> TASK DIRECTIONS: Reproduce all of the data exactly. Images are not to appear in the reply.

Collected data:
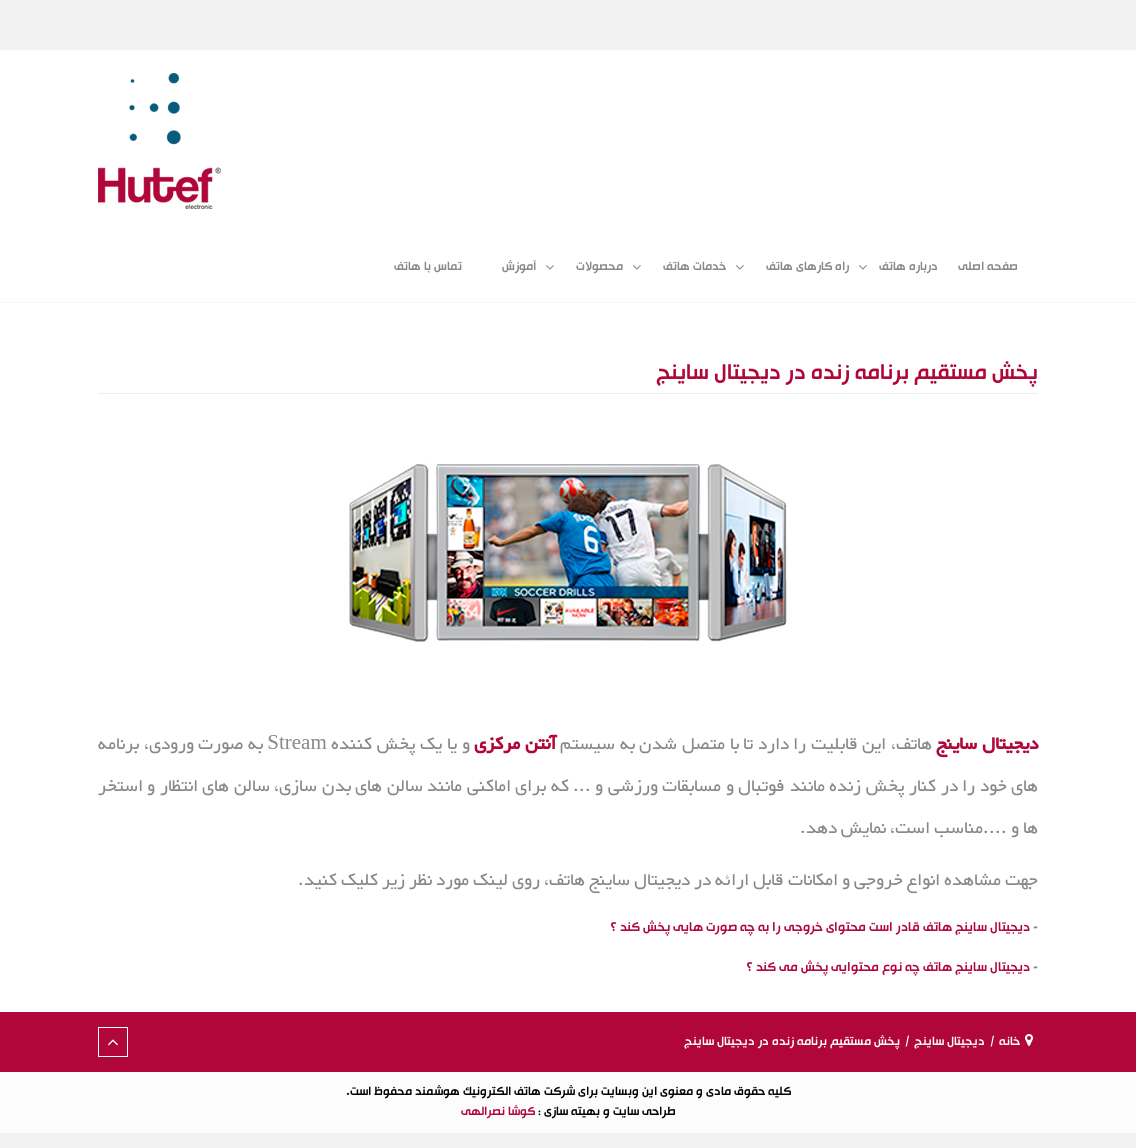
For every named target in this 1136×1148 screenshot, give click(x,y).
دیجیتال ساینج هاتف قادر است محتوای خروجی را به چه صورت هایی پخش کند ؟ (820, 927)
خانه (1009, 1041)
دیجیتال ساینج (949, 1041)
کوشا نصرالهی (498, 1111)
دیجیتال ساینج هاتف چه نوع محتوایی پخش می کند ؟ (888, 967)
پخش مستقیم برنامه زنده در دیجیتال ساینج (847, 372)
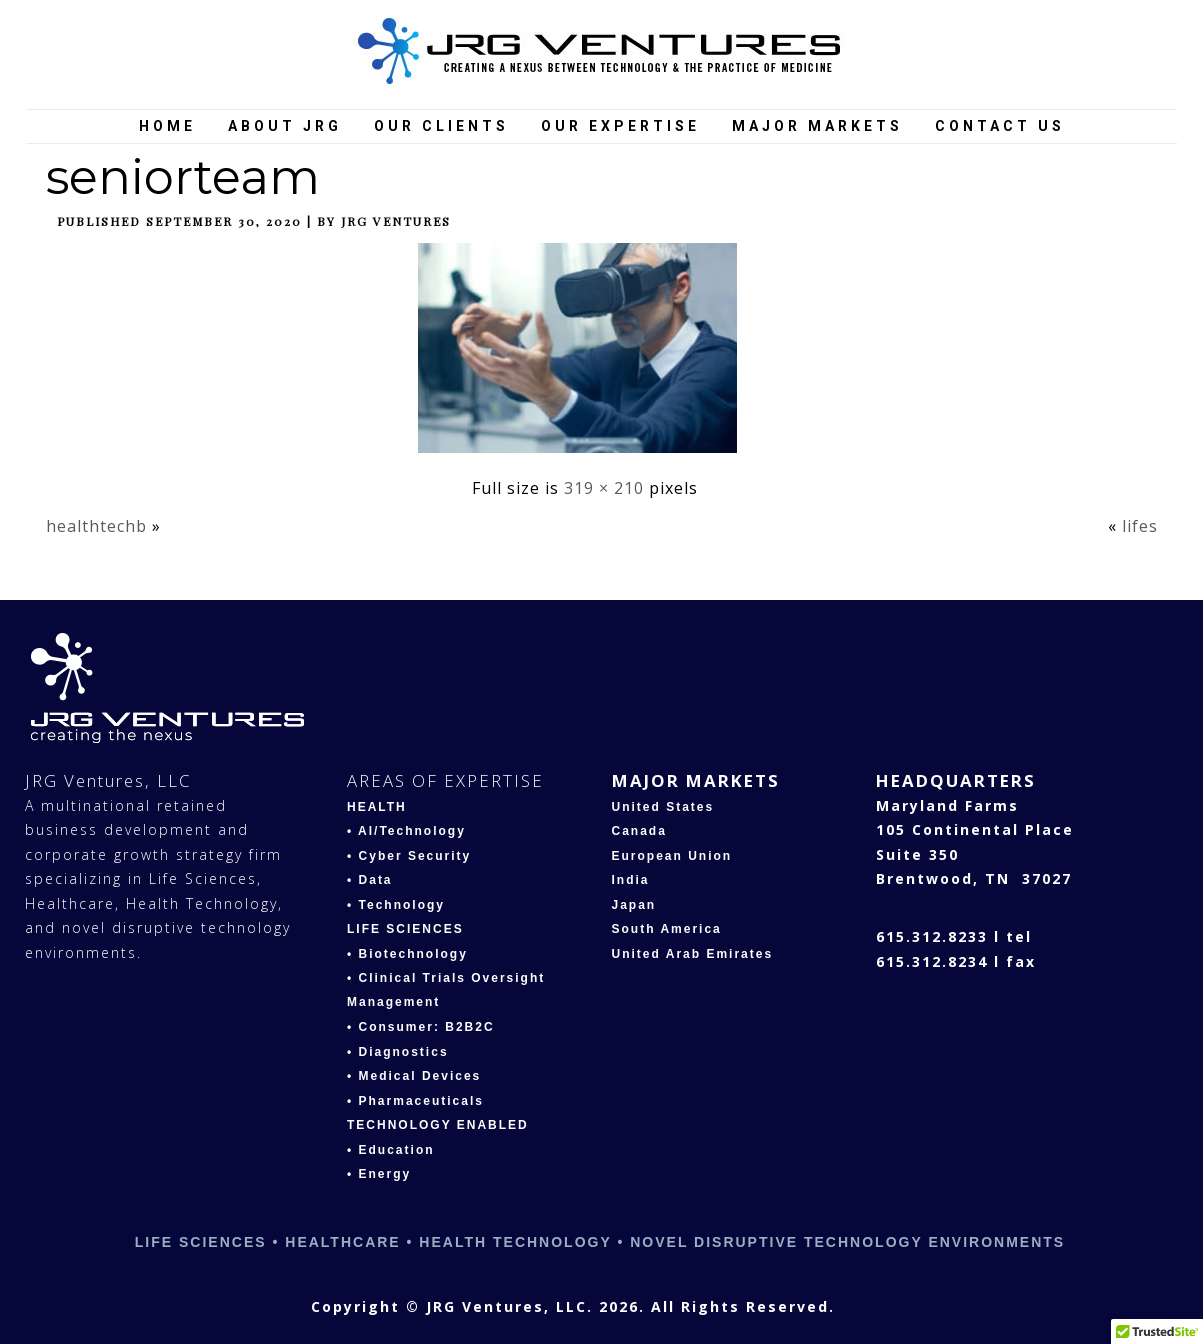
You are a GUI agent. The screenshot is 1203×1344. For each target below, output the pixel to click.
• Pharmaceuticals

> RESPONSE:
For every named target in this 1136×1148 screenshot, give click(x,y).
دیجیتال ساینج هاتف قادر است محتوای خروجی را به چه صورت هایی پخش کند ؟ (820, 927)
خانه (1009, 1041)
دیجیتال ساینج (949, 1041)
کوشا نصرالهی (498, 1111)
دیجیتال ساینج هاتف چه نوع محتوایی پخش می کند ؟ (888, 967)
پخش مستقیم برنامه زنده در دیجیتال ساینج (847, 372)
You are a GUI agent. The screenshot is 1203×1344. For each target below, output the pixel to click.
• Pharmaceuticals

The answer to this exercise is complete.